Points clés à retenir

  • Bing Ads (désormais Microsoft Advertising) touche des centaines de millions d'utilisateurs via Bing, Yahoo et DuckDuckGo
  • Les CPC y sont souvent inférieurs de 20 à 40 % à ceux de Google Ads, avec une concurrence moindre
  • La plateforme offre des options de ciblage uniques, notamment sur les données démographiques et le réseau de recherche syndiqué
  • L'intégration avec Microsoft Advertising Editor et les importations depuis Google Ads simplifie la migration
  • Les audiences Bing présentent un pouvoir d'achat plus élevé sur certains segments (35 ans et plus, zones rurales)
  • La gestion des campagnes Performance Max et CTV ouvre de nouvelles opportunités en 2026

Qu'est-ce que Bing Ads, exactement ?

Avant d'aller plus loin, clarifions les choses. Bing Ads est l'ancien nom de ce qui s'appelle aujourd'hui Microsoft Advertising. Le changement de marque a eu lieu il y a quelques années, mais beaucoup continuent d'utiliser l'ancienne appellation. Derrière cette plateforme se cache un réseau publicitaire qui affiche vos annonces sur plusieurs moteurs de recherche : Bing évidemment, mais aussi Yahoo, DuckDuckGo et d'autres partenaires du réseau syndiqué.

Concrètement, quand vous lancez une campagne sur Microsoft Advertising, vos annonces peuvent apparaître sur toutes ces surfaces. C'est une portée bien plus large qu'on ne le pense.

Part de marché et audience réelle : ce que les chiffres disent vraiment

Parlons chiffres. Bing représente environ 4,5 % des recherches mondiales sur desktop. Ça paraît dérisoire comparé aux 90 % de Google, n'est-ce pas ? Sauf que ces 4,5 % cachent une réalité différente. Sur certains segments, notamment aux États-Unis et sur desktop, la part de marché de Bing atteint près de 36 %. Traduisons : environ un tiers des recherches sur ordinateur aux États-Unis passent par Bing ou ses partenaires.

Prenons un exemple concret. J'ai un client dans l'assurance qui cible une clientèle de 45 à 65 ans. Sur Google Ads, son CPC moyen tournait autour de 3,50 €. Sur Microsoft Advertising, il est descendu à 2,20 €. Et le taux de conversion ? 3,8 % sur Bing contre 1,9 % sur Google. Je vous laisse faire le calcul du coût par acquisition.

Pourquoi les annonceurs délaissent Bing Ads (et pourquoi c'est une opportunité)

L'écosystème publicitaire fonctionne sur une logique d'offre et de demande. Moins d'annonceurs sur une plateforme = moins d'enchères = CPC plus bas. C'est mathématique. Et c'est exactement ce qui se passe avec Bing Ads.

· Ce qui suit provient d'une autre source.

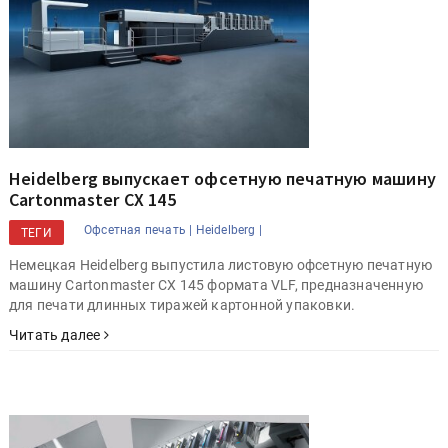
Heidelberg выпускает офсетную печатную машину
Cartonmaster CX 145
Офсетная печать |
Heidelberg |
ТЕГИ
Немецкая Heidelberg выпустила листовую офсетную печатную
машину Cartonmaster CX 145 формата VLF, предназначенную
для печати длинных тиражей картонной упаковки.
Читать далее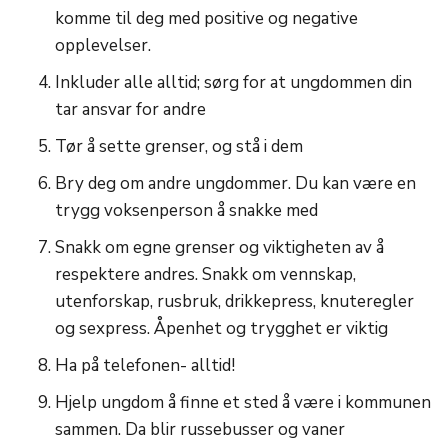
komme til deg med positive og negative
opplevelser.
Inkluder alle alltid; sørg for at ungdommen din
tar ansvar for andre
Tør å sette grenser, og stå i dem
Bry deg om andre ungdommer. Du kan være en
trygg voksenperson å snakke med
Snakk om egne grenser og viktigheten av å
respektere andres. Snakk om vennskap,
utenforskap, rusbruk, drikkepress, knuteregler
og sexpress. Åpenhet og trygghet er viktig
Ha på telefonen- alltid!
Hjelp ungdom å finne et sted å være i kommunen
sammen. Da blir russebusser og vaner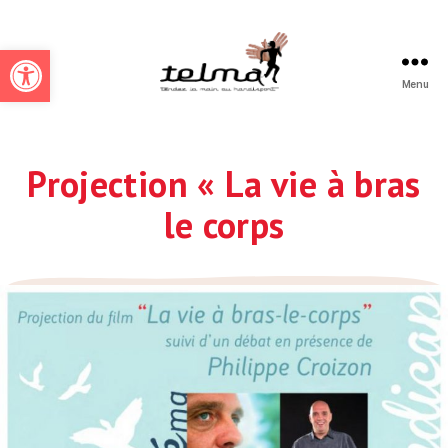
Ouvrir la barre d’outils
Menu
Telmah
Projection « La vie à bras
le corps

La majorité des budgets publicitaires vont à Google Ads. Par habitude, par écosystème (Analytics, Search Console, etc.), par simple paresse. Résultat : sur Bing, vous êtes souvent l'un des rares annonceurs à enchérir sur certains mots-clés. Et quand la concurrence est faible, les prix suivent.

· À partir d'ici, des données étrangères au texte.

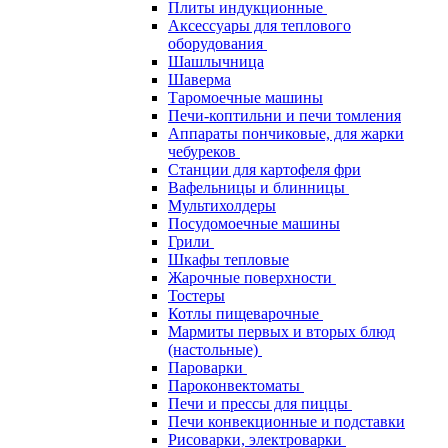
Плиты индукционные
Аксессуары для теплового
оборудования
Шашлычница
Шаверма
Таромоечные машины
Печи-коптильни и печи томления
Аппараты пончиковые, для жарки
чебуреков
Станции для картофеля фри
Вафельницы и блинницы
Мультихолдеры
Посудомоечные машины
Грили
Шкафы тепловые
Жарочные поверхности
Тостеры
Котлы пищеварочные
Мармиты первых и вторых блюд
(настольные)
Пароварки
Пароконвектоматы
Печи и прессы для пиццы
Печи конвекционные и подставки
Рисоварки, электроварки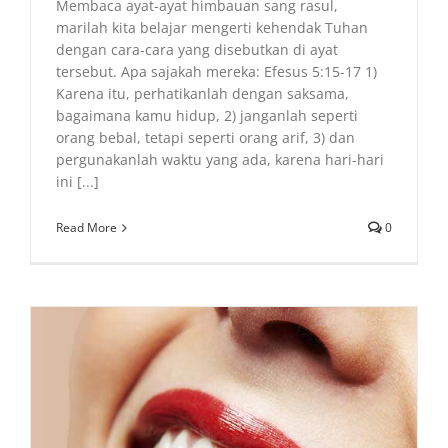
Membaca ayat-ayat himbauan sang rasul,
marilah kita belajar mengerti kehendak Tuhan
dengan cara-cara yang disebutkan di ayat
tersebut. Apa sajakah mereka: Efesus 5:15-17 1)
Karena itu, perhatikanlah dengan saksama,
bagaimana kamu hidup, 2) janganlah seperti
orang bebal, tetapi seperti orang arif, 3) dan
pergunakanlah waktu yang ada, karena hari-hari
ini [...]
Read More
0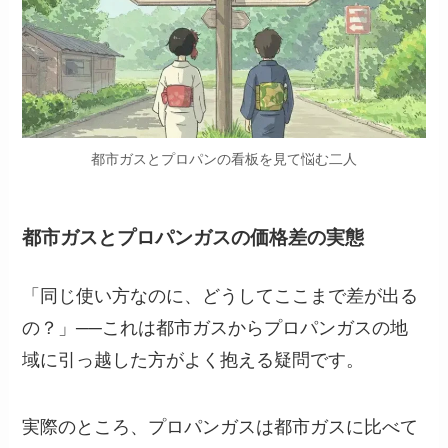
都市ガスとプロパンの看板を見て悩む二人
都市ガスとプロパンガスの価格差の実態
「同じ使い方なのに、どうしてここまで差が出る
の？」──これは都市ガスからプロパンガスの地
域に引っ越した方がよく抱える疑問です。
実際のところ、プロパンガスは都市ガスに比べて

Mais attention, cette opportunité a un revers. Si Bing Ads est moins concurrentiel, c'est aussi parce que la plateforme a longtemps été moins performante en termes d'outils et d'options de ciblage. Les choses ont changé, mais certains annonceurs gardent cette perception datée.

Comparaison Bing Ads vs Google Ads : le match honnête

J'ai géré des campagnes sur les deux plateformes pendant des années. Voici ce que j'ai constaté, sans filtre.

Comparaison Bing Ads vs Google Ads : le match honnête
Critère Bing Ads (Microsoft Advertising) Google Ads
Coût par clic moyen 20 à 40 % moins cher Élevé, surtout sur les secteurs concurrentiels
Concurrence Faible à modérée Très élevée
Portée desktop Importante (Bing + Yahoo + DuckDuckGo) Dominante, y compris mobile
Options de ciblage Bonnes, en constante amélioration Très avancées (audiences, remarketing, etc.)
Intégration Native avec Microsoft 365, LinkedIn Native avec tout l'écosystème Google
Importation depuis Google Outil d'importation direct Non applicable
Performance Max Disponible Disponible
Publicité CTV Disponible Disponible

Les avantages que Bing Ads possède et que Google n'a pas

Il y a des choses que Bing fait mieux que Google. Et j'aurais aimé les connaître plus tôt.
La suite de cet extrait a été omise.